Granny B studied the darkness for a long time. Finding nothing in the heavy air, she seemed to reach somewhere deep inside for the unvarnished truth. “The steps weren’t high enough,” she stated flatly.
Evelyn’s hands worked to hold her heart in her chest as she took a step back. “It’s Milton’s life you’re mourning, Granny B?”
“Don’t sound too saintly—is that what you thanking? God gon’ send a lightnin’ strike, and yo’ hair might get burnt?”
But her grandmother didn’t duck or cower. And her face didn’t reflect fear or self-loathing, let alone anything close to piety, sainthood, or repentance. Evelyn looked away from that vacant expression to catch her breath and mask her own shock and confusion. When she turned back, Granny B was peering out into the yard. Evelyn touched her shoulder. “Granny B?”
“That last pregnancy was the hardest on me. And so was the birthin’. I really thought he was gon’ tear me wide open. Maybe he knew from the beginnin’ he wan’t wonted.” Granny B talked more to herself than to Evelyn. Her shrug seemed to shake off the memory. Her sudden movement also shook her granddaughter’s hand from her shoulder. “Sit down, gal.”
Thrown off-kilter by her change of mood, Evelyn crouched on the top step and half turned to face her.
“If you don’t learn nuthin’ from me, learn this: Don’t go into this with a bunch of second thoughts and hard feelin’s. What’s done is done, and they ain’t no undoin’ it. So you might as well stop messin’ up yo’ mind and go on and tell yo’ husband and yo’ mama. If you don’t, you just makin’ it harder on yo’self and this baby.” Granny B pursed her lips and muttered, almost to herself, “Secrets ain’t no good for nobody.” Louder, she pronounced, “Life is God’s gift, somethin’ I didn’t come to appreciate in time.”

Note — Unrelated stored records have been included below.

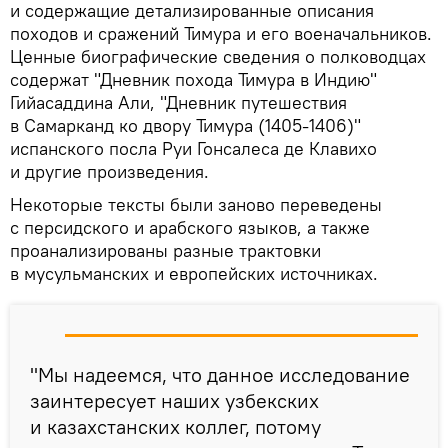
и содержащие детализированные описания
походов и сражений Тимура и его военачальников.
Ценные биографические сведения о полководцах
содержат "Дневник похода Тимура в Индию"
Гийасаддина Али, "Дневник путешествия
в Самарканд ко двору Тимура (1405-1406)"
испанского посла Руи Гонсалеса де Клавихо
и другие произведения.
Некоторые тексты были заново переведены
с персидского и арабского языков, а также
проанализированы разные трактовки
в мусульманских и европейских источниках.
"Мы надеемся, что данное исследование
заинтересует наших узбекских
и казахстанских коллег, потому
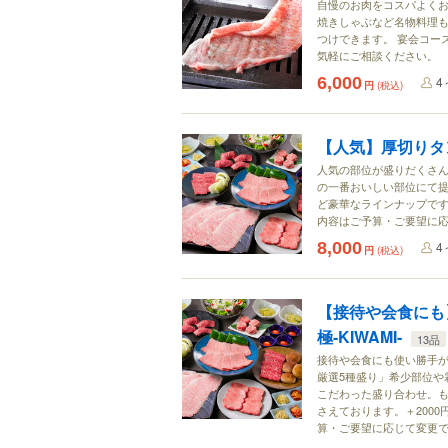
自慢のお肉をコスパよく
焼きしゃぶなど名物料理も
つけできます。 宴会コー
気軽にご相談ください。
6,000
4
円
(税込)
【人気】厚切りタン
人気の部位が盛りだくさ
の一番おいしい部位にて
ど豪華なラインナップです
内容はご予算・ご要望に
8,000
4
円
(税込)
【接待や会食にも
極-KIWAMI-
13品
接待や会食にも使い勝手
厳選5種盛り」希少部位や
こだわった盛り合わせ。
さえております。＋200
算・ご要望に応じて変更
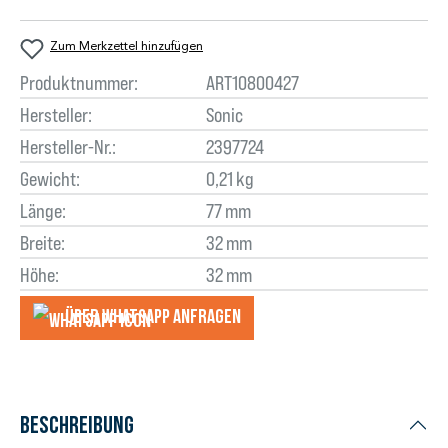
Zum Merkzettel hinzufügen
Produktnummer:
ART10800427
Hersteller:
Sonic
Hersteller-Nr.:
2397724
Gewicht:
0,21 kg
Länge:
77 mm
Breite:
32 mm
Höhe:
32 mm
Über WhatsApp anfragеn
Beschreibung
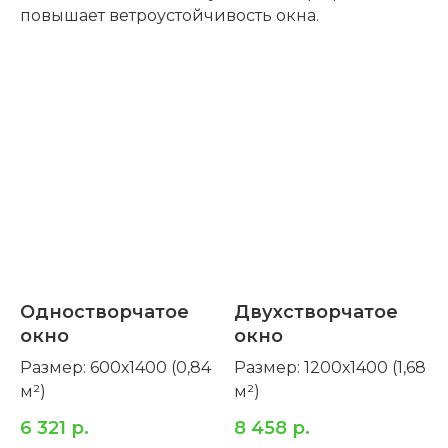
повышает ветроустойчивость окна.
Одностворчатое
Двухстворчатое
окно
окно
Размер: 600х1400 (0,84
Размер: 1200х1400 (1,68
м²)
м²)
6 321
р.
8 458
р.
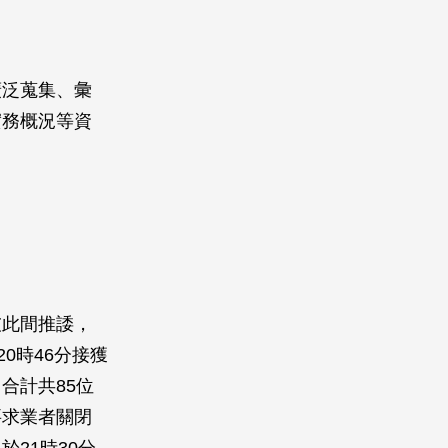
廣泛蒐集、彙
實務概況等資
彼此間推諉，
0時46分接獲
合計共85位
要求業者關閉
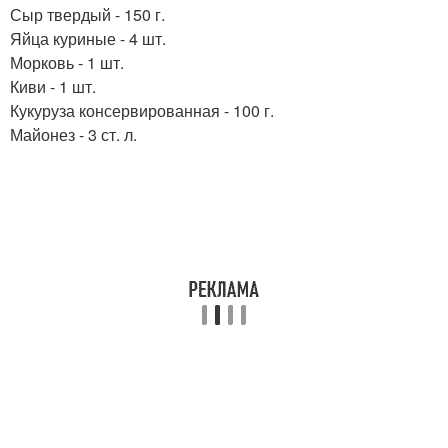
Сыр твердый - 150 г.
Яйца куриные - 4 шт.
Морковь - 1 шт.
Киви - 1 шт.
Кукуруза консервированная - 100 г.
Майонез - 3 ст. л.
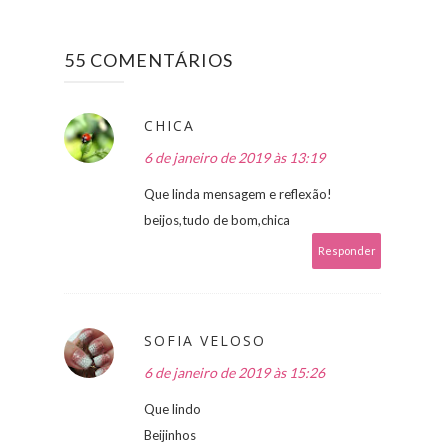
55 COMENTÁRIOS
CHICA
6 de janeiro de 2019 às 13:19
Que linda mensagem e reflexão!
beijos,tudo de bom,chica
Responder
SOFIA VELOSO
6 de janeiro de 2019 às 15:26
Que lindo
Beijinhos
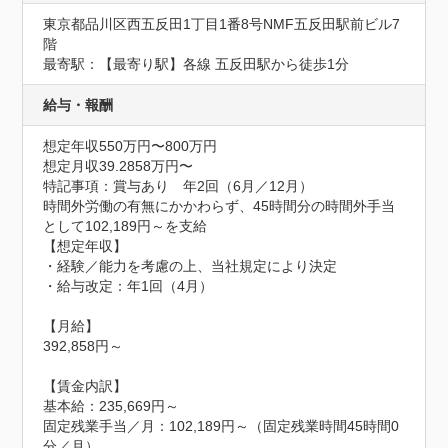
東京都品川区西五反田1丁目1番8号NMF五反田駅前ビル7
階
最寄駅：【最寄り駅】各線 五反田駅から徒歩1分
給与・報酬
想定年収550万円〜800万円
想定月収39.2858万円〜
特記事項：賞与あり　年2回（6月／12月）

時間外労働の有無にかかわらず、45時間分の時間外手当
として102,189円～を支給

【想定年収】

・経験／能力を考慮の上、当社規定により決定

・給与改定：年1回（4月）

【月給】

392,858円～

【賃金内訳】

基本給：235,669円～

固定残業手当／月：102,189円～（固定残業時間45時間0
分／月）
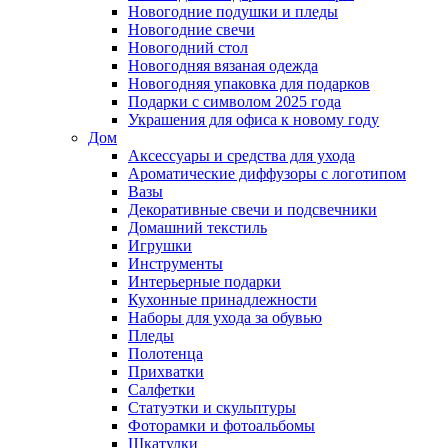
Новогодние подушки и пледы
Новогодние свечи
Новогодний стол
Новогодняя вязаная одежда
Новогодняя упаковка для подарков
Подарки с символом 2025 года
Украшения для офиса к новому году
Дом
Аксессуары и средства для ухода
Ароматические диффузоры с логотипом
Вазы
Декоративные свечи и подсвечники
Домашний текстиль
Игрушки
Инструменты
Интерьерные подарки
Кухонные принадлежности
Наборы для ухода за обувью
Пледы
Полотенца
Прихватки
Салфетки
Статуэтки и скульптуры
Фоторамки и фотоальбомы
Шкатулки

“You’ve still got some time, so what about you and your gift, Granny B?” Being who she was, and whose child and grandchild she was, Evelyn felt obligated to hold up the mirror so her grandmother could see herself just as clearly. “I know some people who would be very interested in hearing what you have to say, who deserve to know as much as you say Kevin and Mama deserve to know about mine.” She braced herself for reprisal, but the older woman surprised Evelyn. Which shouldn’t have surprised her at all.
Granny B inclined her head slightly. “You may have a point. Gettin’ this cleared up now means less confusion later when I’ll be too busy dyin’ to fight.”
Evelyn’s heart quickened a beat and her stomach flip-flopped. “So what do you mean? I can tell Mama? You want me to call Aunt—?”
Granny B looked at her, her body bent in a forty-five-degree angle, a hand on each arm of the chair she was using to push herself upright. “So that means you wont me to call yo’ husband and tell him yo’ news?” She stood completely straight then and reached out toward Evelyn’s phone. “Just tell me the number. I’ll call him right now. I’m sure Kevin still tryin’ to get through since you hung up on him. If he ain’t mad yet, he will be in just a minute.”
Evelyn laughed so hard, she snorted. Finally she composed herself. Her nose ran, and her stomach ached from the exertion, but it sure felt good. When she looked at Granny B, she saw that she was still inclined toward her with an outstretched hand. “I’ll do my own dirty work, thank you very much. You can do yours.”
Granny B cracked a smile. The sight of it actually stopped Evelyn’s laughter cold. “Well, then. We both need to get to bed. We got a beautiful day to ruin for a lotta folk and not much time to do it in.” She let the screen door slam closed behind her. “Good night, chile.”
“Good night, Granny B.” As Granny B hobbled to her room, Evelyn sat peering into the yard with a lighter heart, her spirit dancing with the lightning bugs.